Travis with an easy going, laid back style, was a human hit jukebox. But that did not mean he just rehashed the hits of his dozen years recording.
The highlight front and center throughout his nearly 75-minute set, was Travis' voice. He infused the songs with energy. It's the type of voice that often was not particularly flashy - neither is Travis, of course - but over the long haul, holds up quite well. In fact, it is something that builds.
Travis kept it country more than most everyone else on the bill, often relying on the fiddle of Dave Johnson and acoustic guitars to set the proper musical accompaniment.
While not exactly the gregarious over the top Garth Brooks type, Travis connected with a few funny family stories.
This evening was a welcome return for the man who put tradition back into country.
Diffie was far faster paced than Travis, but offered a strong, hour-long set. He relied on his hits (after all, he's touring on his "Greatest Hits" disc) with the current single "Texas Size Heartache" thrown in.

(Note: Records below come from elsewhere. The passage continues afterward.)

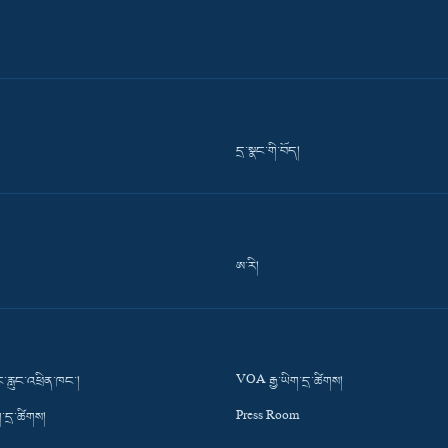
དྲ་སྣང་གི་བོད།
ཨ་རི།
་རླུང་འཕྲིན་ཁང་།
VOA རྒྱ་ཡིག་དྲ་ཚིགས།
་དྲ་ཚིགས།
Press Room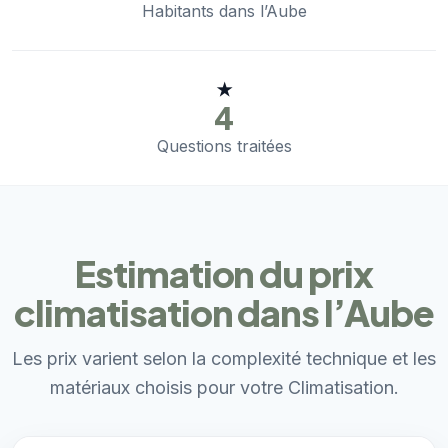
Habitants dans l’Aube
★
4
Questions traitées
Estimation du prix
climatisation dans l’Aube
Les prix varient selon la complexité technique et les
matériaux choisis pour votre Climatisation.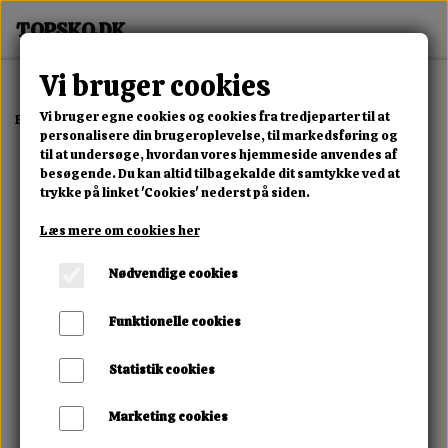
Vi bruger cookies
Vi bruger egne cookies og cookies fra tredjeparter til at
Forside
Erotisk Kollektion
Alle Produkter
King Cock 9" Chubby
personalisere din brugeroplevelse, til markedsføring og
til at undersøge, hvordan vores hjemmeside anvendes af
besøgende. Du kan altid tilbagekalde dit samtykke ved at
trykke på linket 'Cookies' nederst på siden.
Læs mere om cookies her
Nødvendige cookies
Funktionelle cookies
Statistik cookies
Marketing cookies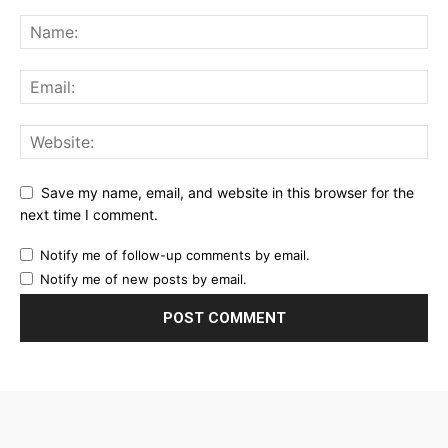
Save my name, email, and website in this browser for the
next time I comment.
Notify me of follow-up comments by email.
Notify me of new posts by email.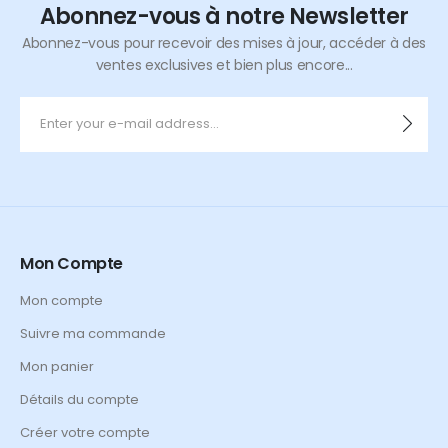
Abonnez-vous à notre Newsletter
Abonnez-vous pour recevoir des mises à jour, accéder à des
ventes exclusives et bien plus encore...
Mon Compte
Mon compte
Suivre ma commande
Mon panier
Détails du compte
Créer votre compte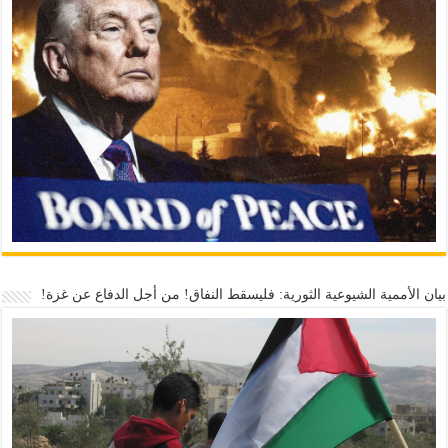
بيان الأممية الشيوعية الثورية: فليسقط النفاق! من أجل الدفاع عن غزة!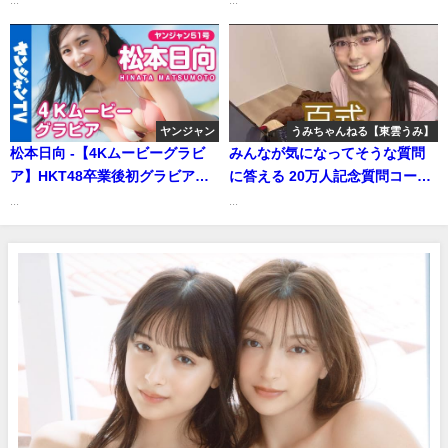
...
...
⭐️【YM30号】 (Jun 21, 2026) |
講談社ヤンマガchさんより
ヤンジャン
うみちゃんねる【東雲うみ】
松本日向 -【4Kムービーグラビ
みんなが気になってそうな質問
ア】HKT48卒業後初グラビア！
に答える 20万人記念質問コーナ
松本日向ちゃんの”オトナ”に成
ー【東雲うみ】 | うみちゃんねる
...
...
長した姿に魅了される明るくて
【東雲うみ】さんより
キレイな水着撮影に最高画質で
没入密着【メイキング】（2022
年11月19日） | ヤンジャン
TV【集英社ヤングジャンプ公
式】さんより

A very strong singer with a rich baritone, Diffie has been the king of the country novelty song in recent years. While that can grow tiresome on disc, onstage, that worked quite well with such hits as "Prop Me Up Beside the Jukebox (If I Die)" and "Pickup Man."

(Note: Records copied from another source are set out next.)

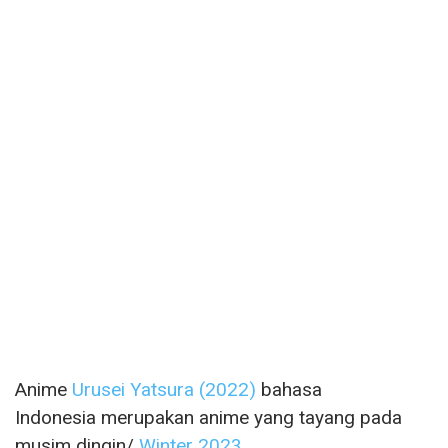
Anime
Urusei Yatsura (2022)
bahasa
Indonesia merupakan anime yang tayang pada
musim dingin/
Winter 2023.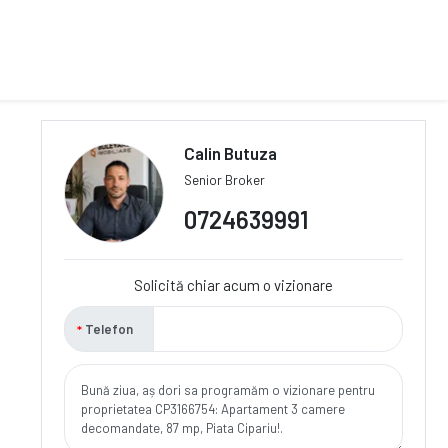
Calin Butuza
Senior Broker
0724639991
Solicită chiar acum o vizionare
Telefon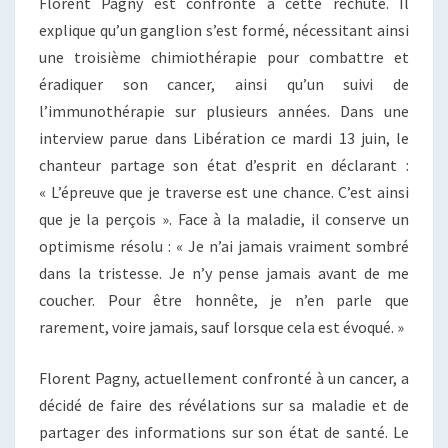
Florent Pagny est confronté à cette rechute. Il
explique qu’un ganglion s’est formé, nécessitant ainsi
une troisième chimiothérapie pour combattre et
éradiquer son cancer, ainsi qu’un suivi de
l’immunothérapie sur plusieurs années. Dans une
interview parue dans Libération ce mardi 13 juin, le
chanteur partage son état d’esprit en déclarant :
« L’épreuve que je traverse est une chance. C’est ainsi
que je la perçois ». Face à la maladie, il conserve un
optimisme résolu : « Je n’ai jamais vraiment sombré
dans la tristesse. Je n’y pense jamais avant de me
coucher. Pour être honnête, je n’en parle que
rarement, voire jamais, sauf lorsque cela est évoqué. »
Florent Pagny, actuellement confronté à un cancer, a
décidé de faire des révélations sur sa maladie et de
partager des informations sur son état de santé. Le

With strong fiddle playing from Dennis Parker, a local native, Diffie generally emphasized his country roots to very strong support from the crowd.

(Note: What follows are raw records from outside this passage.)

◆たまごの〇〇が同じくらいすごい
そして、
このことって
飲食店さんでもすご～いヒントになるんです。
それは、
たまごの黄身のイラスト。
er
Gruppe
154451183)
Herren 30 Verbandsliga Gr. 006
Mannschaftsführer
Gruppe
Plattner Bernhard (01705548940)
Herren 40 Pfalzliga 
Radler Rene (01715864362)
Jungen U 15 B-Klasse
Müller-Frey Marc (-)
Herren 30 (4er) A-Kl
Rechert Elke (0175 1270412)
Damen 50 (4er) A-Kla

McBride may be moving somewhat away from country towards a pop edge as her current album, "Evolution," suggests.
But that certainly doesn't take anything away from her voice which she uses to great effect time and time again. She let it out time and again, particularly on the still haunting career song, "Independence Day."
The Kansas native followed that up with another big hit, "A Broken Wing" with a bit bluesy and jazzy delivery.
Unlike all the other performers, Parnell was quite adept musically. He plays one strong, mean slide guitar. Parnell mixes his country with a strong doses of blues.
Also unlike the others, Parnell did not rehash his songs verbatim from the albums. He took far more risks than the others.
But such playing keeps songs like "On the Road" and the closing "Heart's Desire" quite fresh.
About the only criticism of Parnell was that at 26 minutes, the set was far too short.
Local fave Jo Dee Messina opened the WKLB-sponsored show. Like McBride, an influence, she has strong vocal chords. She was probably the least country sounding act, with a rocking sound "Get On Your Feet" had a funky, Latin beat at times with Messina helping out on percussion.
She's a warm performer, who uses her abilities to good effect.
With Travis leading the way, the different faces and strong voices showed their abilities.